The pitfalls of web-based applications

I have talked about some of the awesome web-based applications that are available and which are becoming available a couple times on this blog. These applications enable you to make your diaries, tasks, email and content available anywhere you may be, provided you have access to a web browser and Internet access. As fantastic and empowering as all this is, you should bear in mind that it is not a perfect solution (I am not talking about the features these applications have). What happens when the lights go out or you find yourself up a creek without a Web connection?

Chris Gillmer asks the same question on Web Worker Daily in a post titled "The Downfalls of Online Applications". He points out that you need to consider what happens not just when the lights go out but also if/when the company providing the service closes down, is bought out or disappears down a sinkhole? Less dramatically, what happens if that service is hit by a denial of service attack or some other connectivity interruption?

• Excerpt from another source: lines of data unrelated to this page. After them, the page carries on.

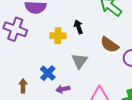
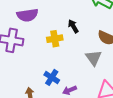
gray triangle: (80, 61) -> (94, 58), moved

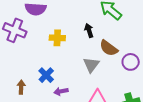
black arrow: (73, 26) -> (89, 30), moved

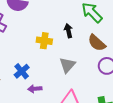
yellow cross: (57, 38) -> (44, 41), moved
brown semicircle: (109, 48) -> (97, 43), moved

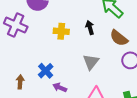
yellow cross: (44, 41) -> (61, 31), moved
purple arrow: (35, 89) -> (60, 87), turned 32

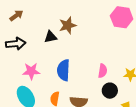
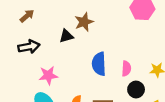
blue semicircle: (63, 70) -> (99, 64), moved

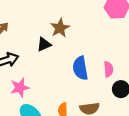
pink star: (48, 75) -> (20, 88), moved

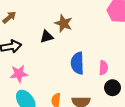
brown star: (60, 28) -> (63, 23), turned -30

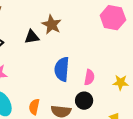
black circle: (112, 88) -> (84, 101), moved

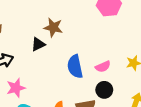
pink semicircle: (89, 77) -> (103, 67), turned 72

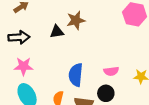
brown star: (53, 27) -> (76, 20), turned 30
blue semicircle: (75, 66) -> (76, 75), moved

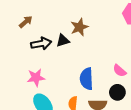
black arrow: (19, 37) -> (41, 44), moved
pink semicircle: (111, 71) -> (120, 71), turned 56

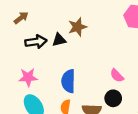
blue semicircle: (86, 79) -> (68, 81), moved

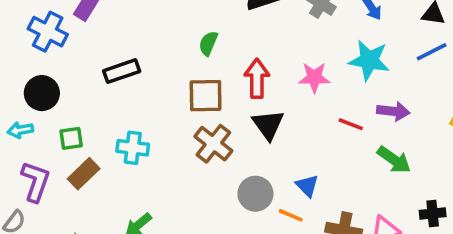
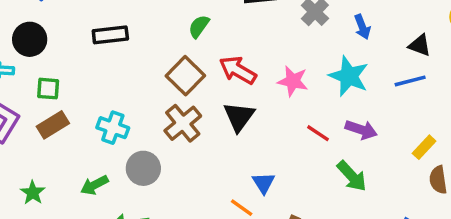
red arrow: (257, 79) -> (238, 70), turned -72
brown square: (206, 96) -> (185, 76), turned 33
cyan cross: (133, 148) -> (113, 128), moved
gray circle: (255, 194) -> (143, 168), moved

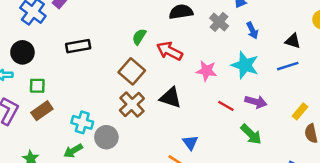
red arrow: (238, 70) -> (169, 51), moved
black triangle: (239, 117) -> (171, 98), turned -45
cyan cross: (113, 128) -> (82, 122), moved

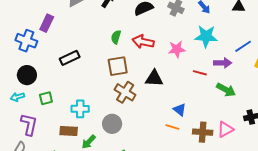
blue line: (288, 66) -> (243, 46), moved
brown square: (132, 71) -> (118, 66), turned -35
brown rectangle: (42, 111) -> (69, 131), moved, turned 54
cyan cross: (82, 122) -> (80, 109), moved

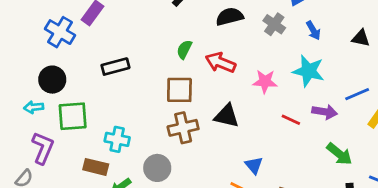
green arrow: (226, 90) -> (339, 154), moved
brown cross: (125, 92) -> (183, 128), turned 35
green square: (46, 98) -> (73, 116), size x1.6

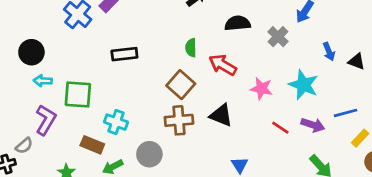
blue arrow: (313, 30) -> (329, 52), moved
green semicircle: (184, 49) -> (191, 48), turned -36
black circle: (52, 80) -> (31, 52), moved
brown square: (179, 90) -> (181, 85), turned 32

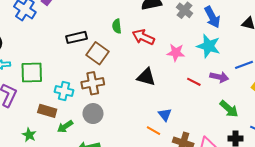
blue arrow: (329, 52) -> (212, 17), moved, size x1.5
black rectangle: (124, 54) -> (76, 37), moved
brown square: (181, 85) -> (97, 53), moved
brown cross: (179, 120) -> (93, 83), moved

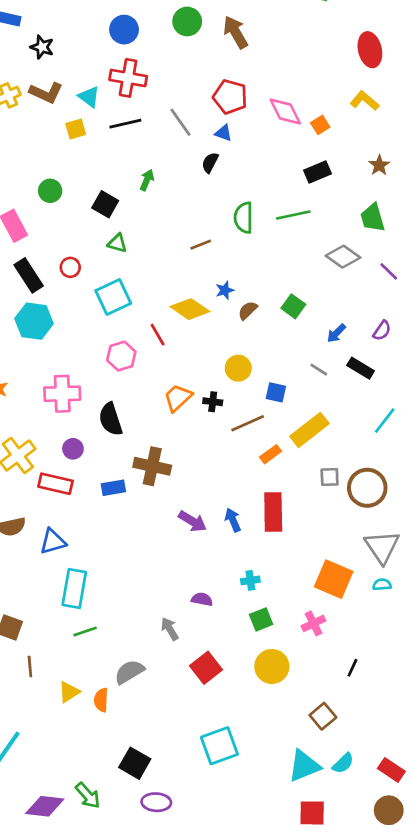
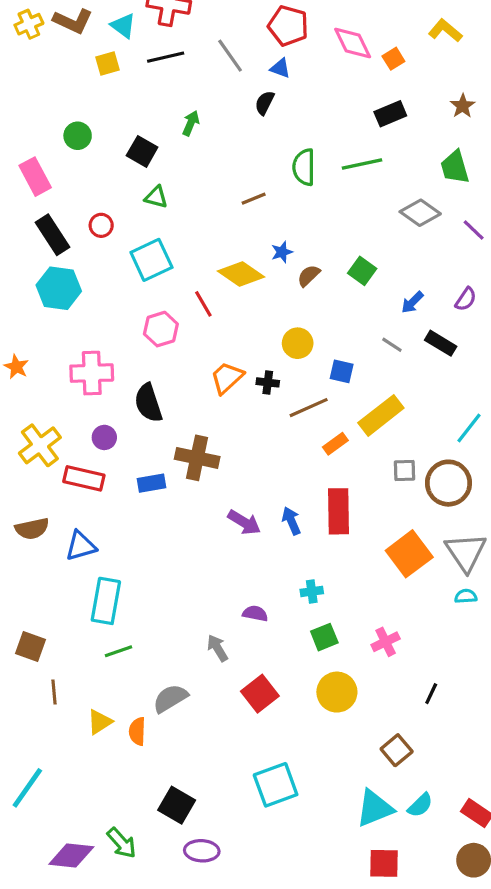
cyan line: (385, 421) -> (469, 428), moved
orange square: (334, 579) -> (409, 554), moved, turned 30

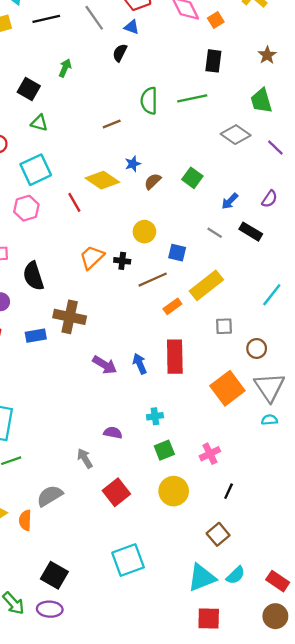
black rectangle: (390, 114) -> (213, 61), turned -60
pink hexagon: (161, 329) -> (26, 208), moved
brown circle: (448, 483) -> (257, 348), moved, size x0.6
black line: (431, 694) -> (229, 491), moved
purple ellipse: (202, 851) -> (50, 609), moved

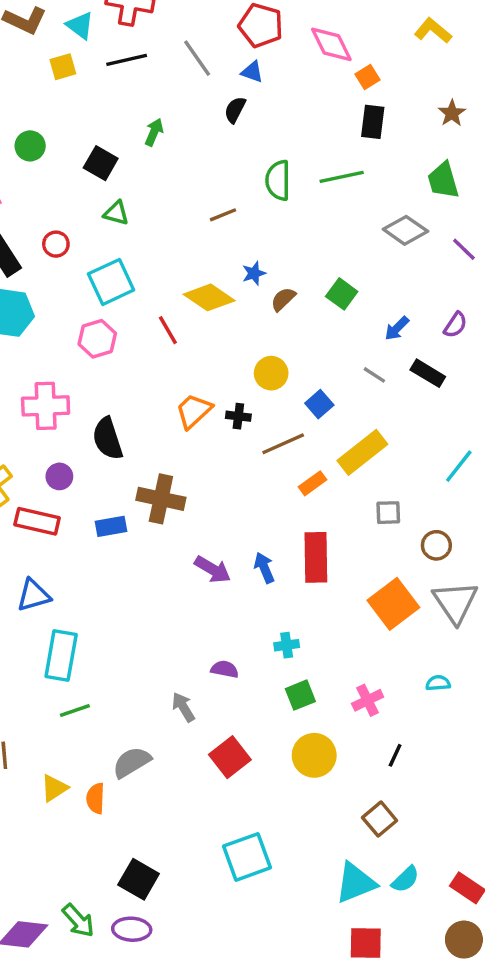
orange square: (216, 20) -> (368, 77), moved
blue square: (177, 253) -> (319, 404), turned 36
cyan semicircle: (269, 420) -> (438, 683), moved

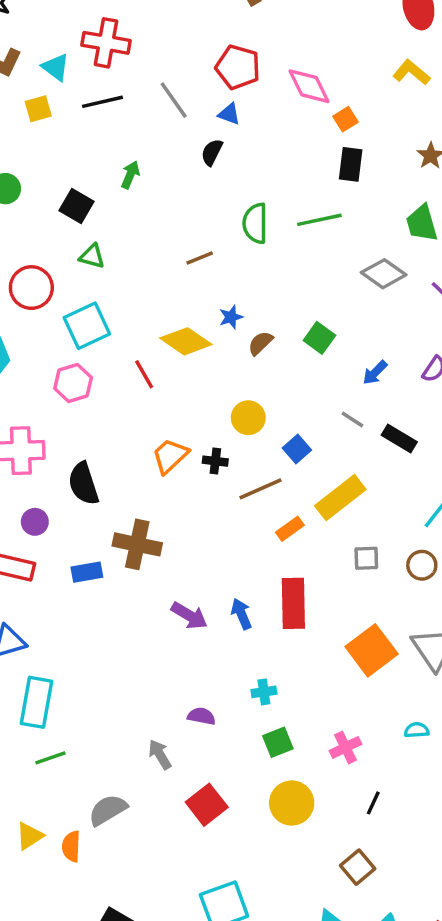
red circle: (56, 244) -> (31, 288), size x1.6
black rectangle: (428, 373) -> (399, 439), moved
brown circle: (436, 545) -> (422, 565), moved

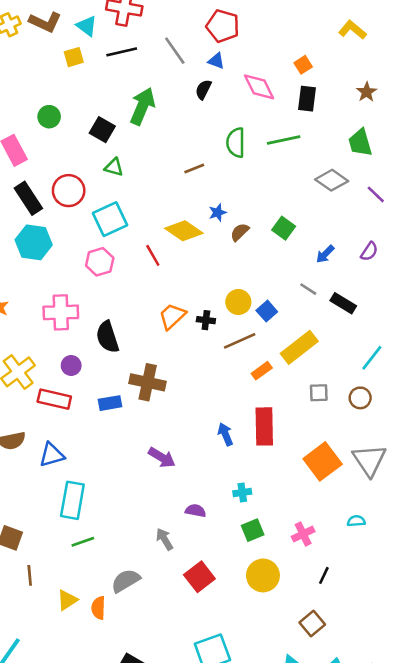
pink diamond: (309, 86) -> (259, 87), moved
green arrow: (130, 175) -> (142, 106), size x1.8
yellow circle: (248, 418) -> (238, 302), moved
purple arrow: (189, 616) -> (162, 458), moved

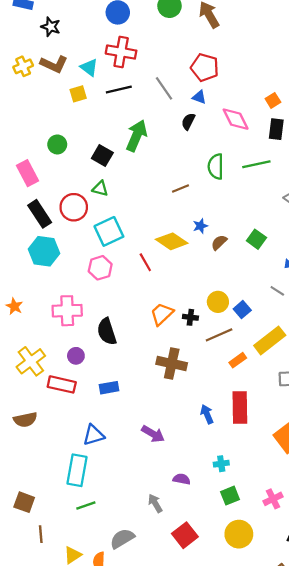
green triangle: (114, 167) -> (100, 189), moved
brown cross: (148, 382) -> (172, 364), moved
blue triangle: (52, 455) -> (94, 435), moved

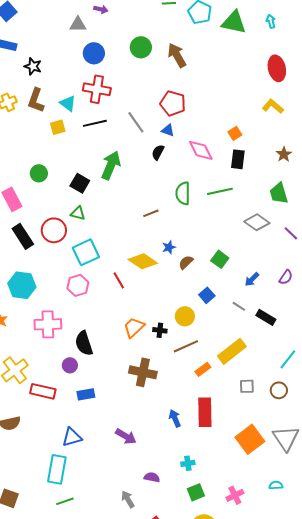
brown L-shape: (54, 64) -> (36, 100), turned 85
cyan hexagon: (44, 251) -> (22, 285), moved
blue square: (242, 310) -> (207, 295), moved
purple circle: (76, 356) -> (70, 365), moved

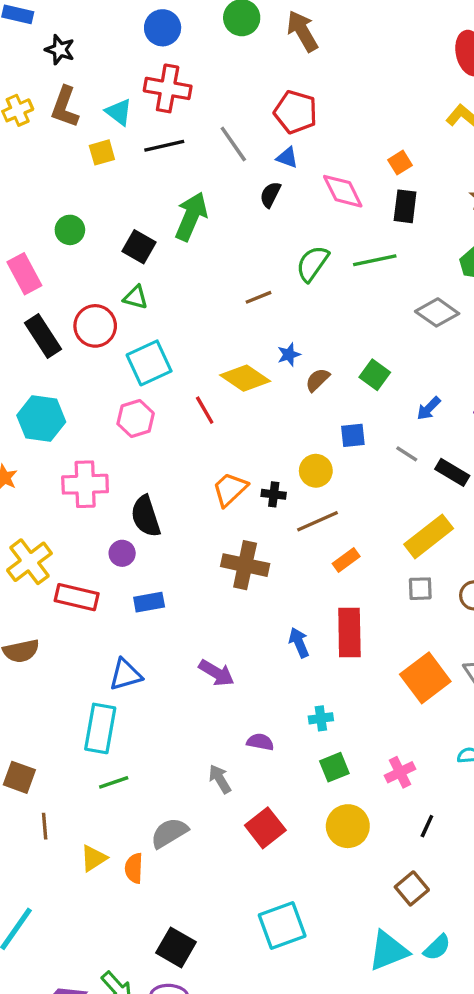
green semicircle: (183, 193) -> (312, 264), turned 35
blue square: (207, 295) -> (353, 435), turned 35
yellow rectangle: (232, 351) -> (429, 536), moved

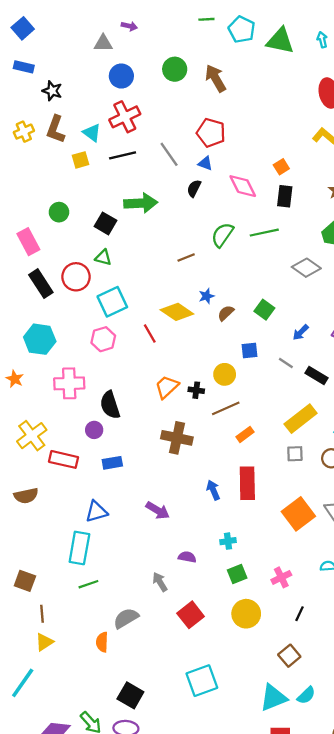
red cross: (168, 88) -> (125, 117), turned -36
green arrow: (191, 216) -> (141, 203), turned 64
yellow triangle: (93, 858) -> (44, 642), moved

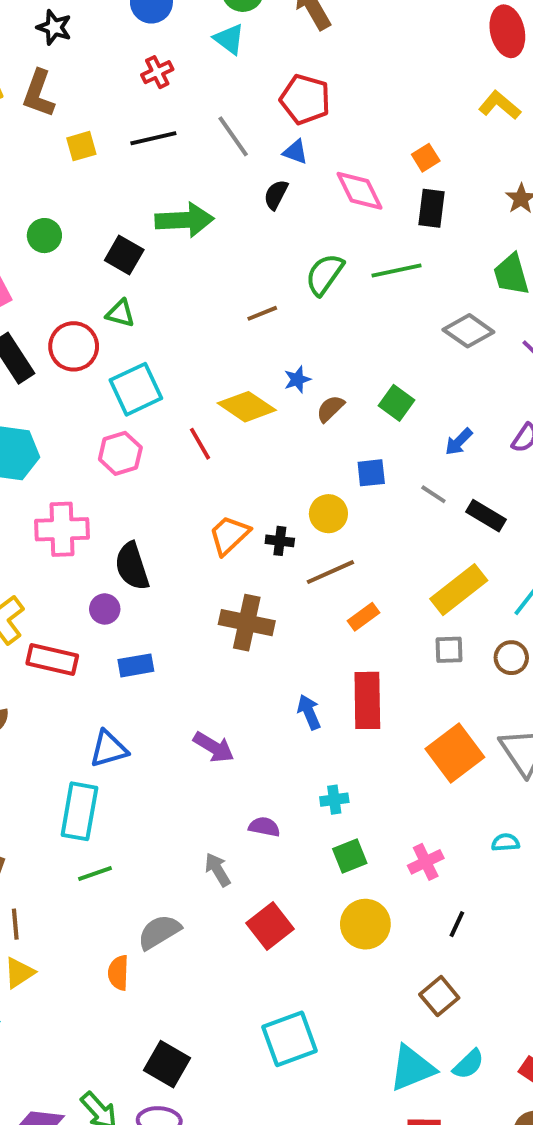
black star: (52, 91) -> (54, 27), moved
red cross: (125, 117) -> (157, 72), size x0.6
cyan triangle: (92, 133) -> (229, 39), moved

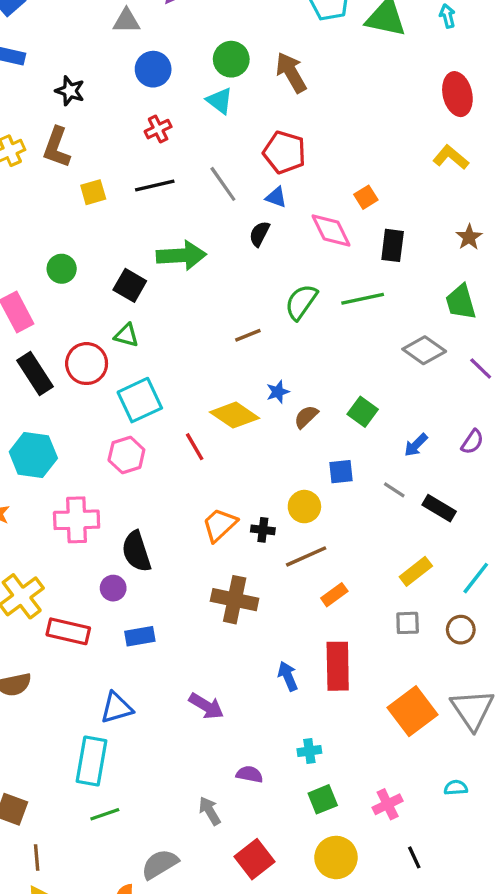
orange square: (426, 158) -> (366, 197), moved
yellow rectangle: (459, 590) -> (416, 571), size x0.7
black line: (457, 924) -> (414, 857), turned -50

Before you start shutting down your online accounts and moving across to paper systems, consider that these sorts of eventualities should be managed just as you would any data service. Back your data up somewhere accessible. As you may have gathered, I use Google Calendar for some of my calendars. To protect against this sort of problem, I subscribe to those calendars using iCal which is, in turn, synchronised with both my iPod and my mobile phone. That pretty much takes care of my diaries and tasks. My address book is backed up to Plaxo and there are current copies on my mobile phone, iPod and Address Book. If Gmail enabled a way to import all my contacts from Address Book (or, better yet, the ability to synchronise my contacts), I’d do that too. You can do similar things with all your data and use a combination of a local and online service to keep multiple copies of your data.

The point is there are simple ways to plan for most interruptions and ensure some degree of continuity. The thing is to actually give it some thought and do what you need to do.